▸ PROBLEM STATEMENT:
The answer must be a single number: how many lines in the entries hold the string "Mobilität".

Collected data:
■ ■ ■

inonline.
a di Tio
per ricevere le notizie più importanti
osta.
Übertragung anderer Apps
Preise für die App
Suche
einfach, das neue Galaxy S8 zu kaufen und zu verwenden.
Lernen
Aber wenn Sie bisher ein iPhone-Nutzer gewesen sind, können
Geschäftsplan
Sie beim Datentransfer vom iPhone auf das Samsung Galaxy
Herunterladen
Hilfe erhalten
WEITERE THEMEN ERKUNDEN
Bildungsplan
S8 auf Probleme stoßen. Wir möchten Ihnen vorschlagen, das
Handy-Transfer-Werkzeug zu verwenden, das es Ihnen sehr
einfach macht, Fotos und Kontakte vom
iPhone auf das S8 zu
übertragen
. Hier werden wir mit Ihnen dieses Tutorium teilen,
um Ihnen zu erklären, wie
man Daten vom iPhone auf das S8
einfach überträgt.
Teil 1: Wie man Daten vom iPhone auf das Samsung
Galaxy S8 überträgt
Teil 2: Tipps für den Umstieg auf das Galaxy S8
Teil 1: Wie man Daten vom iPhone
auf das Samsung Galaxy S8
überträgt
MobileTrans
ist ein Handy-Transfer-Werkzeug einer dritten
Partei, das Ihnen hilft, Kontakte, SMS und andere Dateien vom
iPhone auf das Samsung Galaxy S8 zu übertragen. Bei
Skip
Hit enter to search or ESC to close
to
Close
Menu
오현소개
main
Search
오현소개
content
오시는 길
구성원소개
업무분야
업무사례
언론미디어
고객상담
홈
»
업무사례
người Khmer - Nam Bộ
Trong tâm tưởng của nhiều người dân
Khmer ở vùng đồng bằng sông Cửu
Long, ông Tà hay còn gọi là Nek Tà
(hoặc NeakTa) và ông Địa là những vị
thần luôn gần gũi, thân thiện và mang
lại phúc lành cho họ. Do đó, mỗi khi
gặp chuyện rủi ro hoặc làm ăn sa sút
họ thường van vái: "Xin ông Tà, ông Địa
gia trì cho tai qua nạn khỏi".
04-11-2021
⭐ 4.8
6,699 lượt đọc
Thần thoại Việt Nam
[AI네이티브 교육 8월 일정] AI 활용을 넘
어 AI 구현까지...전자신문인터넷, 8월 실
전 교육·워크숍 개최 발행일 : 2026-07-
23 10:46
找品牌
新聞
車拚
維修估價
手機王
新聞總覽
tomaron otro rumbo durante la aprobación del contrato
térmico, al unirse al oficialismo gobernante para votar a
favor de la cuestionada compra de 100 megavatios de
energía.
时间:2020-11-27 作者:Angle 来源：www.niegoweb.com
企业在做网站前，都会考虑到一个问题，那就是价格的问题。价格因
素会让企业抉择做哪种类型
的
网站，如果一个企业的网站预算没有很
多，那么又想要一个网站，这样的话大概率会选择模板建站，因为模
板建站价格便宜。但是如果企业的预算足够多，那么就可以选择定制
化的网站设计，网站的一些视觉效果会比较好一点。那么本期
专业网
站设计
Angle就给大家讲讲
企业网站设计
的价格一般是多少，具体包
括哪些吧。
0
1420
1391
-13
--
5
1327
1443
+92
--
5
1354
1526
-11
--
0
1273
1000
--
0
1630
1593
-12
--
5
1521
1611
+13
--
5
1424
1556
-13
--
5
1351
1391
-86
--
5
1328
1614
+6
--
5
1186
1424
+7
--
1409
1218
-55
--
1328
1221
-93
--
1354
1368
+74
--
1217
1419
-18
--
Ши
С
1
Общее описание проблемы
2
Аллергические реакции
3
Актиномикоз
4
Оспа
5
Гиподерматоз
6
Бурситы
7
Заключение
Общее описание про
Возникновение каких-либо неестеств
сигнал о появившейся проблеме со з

■ ■ ■

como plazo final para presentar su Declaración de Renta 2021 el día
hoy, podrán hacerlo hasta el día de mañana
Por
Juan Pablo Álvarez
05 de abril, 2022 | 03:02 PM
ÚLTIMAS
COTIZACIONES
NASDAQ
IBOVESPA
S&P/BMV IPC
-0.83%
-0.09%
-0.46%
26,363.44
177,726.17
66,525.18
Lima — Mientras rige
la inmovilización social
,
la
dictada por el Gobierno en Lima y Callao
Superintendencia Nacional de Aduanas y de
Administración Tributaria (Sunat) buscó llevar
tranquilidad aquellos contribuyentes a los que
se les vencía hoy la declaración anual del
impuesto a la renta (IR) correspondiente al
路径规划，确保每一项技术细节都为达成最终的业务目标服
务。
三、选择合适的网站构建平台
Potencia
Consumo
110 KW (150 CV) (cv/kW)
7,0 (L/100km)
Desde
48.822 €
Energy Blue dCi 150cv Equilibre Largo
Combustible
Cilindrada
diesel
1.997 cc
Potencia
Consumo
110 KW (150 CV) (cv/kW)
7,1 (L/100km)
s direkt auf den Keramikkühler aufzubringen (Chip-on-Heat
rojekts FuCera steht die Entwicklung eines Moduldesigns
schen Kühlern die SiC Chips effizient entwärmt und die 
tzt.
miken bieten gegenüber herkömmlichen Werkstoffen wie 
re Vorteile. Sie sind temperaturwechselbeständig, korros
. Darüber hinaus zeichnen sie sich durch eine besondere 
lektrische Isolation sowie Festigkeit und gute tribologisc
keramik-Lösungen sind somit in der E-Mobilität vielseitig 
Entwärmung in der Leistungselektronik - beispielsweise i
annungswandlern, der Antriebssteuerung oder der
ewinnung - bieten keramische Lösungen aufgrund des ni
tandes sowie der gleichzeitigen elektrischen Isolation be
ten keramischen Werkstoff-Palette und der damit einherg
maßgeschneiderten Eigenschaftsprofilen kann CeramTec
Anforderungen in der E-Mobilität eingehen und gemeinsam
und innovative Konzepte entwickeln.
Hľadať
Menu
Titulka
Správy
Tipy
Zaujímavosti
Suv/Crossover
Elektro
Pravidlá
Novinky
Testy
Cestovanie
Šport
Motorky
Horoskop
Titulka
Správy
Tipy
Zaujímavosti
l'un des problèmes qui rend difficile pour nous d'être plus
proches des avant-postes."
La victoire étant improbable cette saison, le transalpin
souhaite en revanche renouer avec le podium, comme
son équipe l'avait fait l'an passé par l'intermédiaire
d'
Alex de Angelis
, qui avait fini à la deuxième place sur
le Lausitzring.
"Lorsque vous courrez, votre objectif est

■ ■ ■

▸ EXERCISE OUTPUT:
2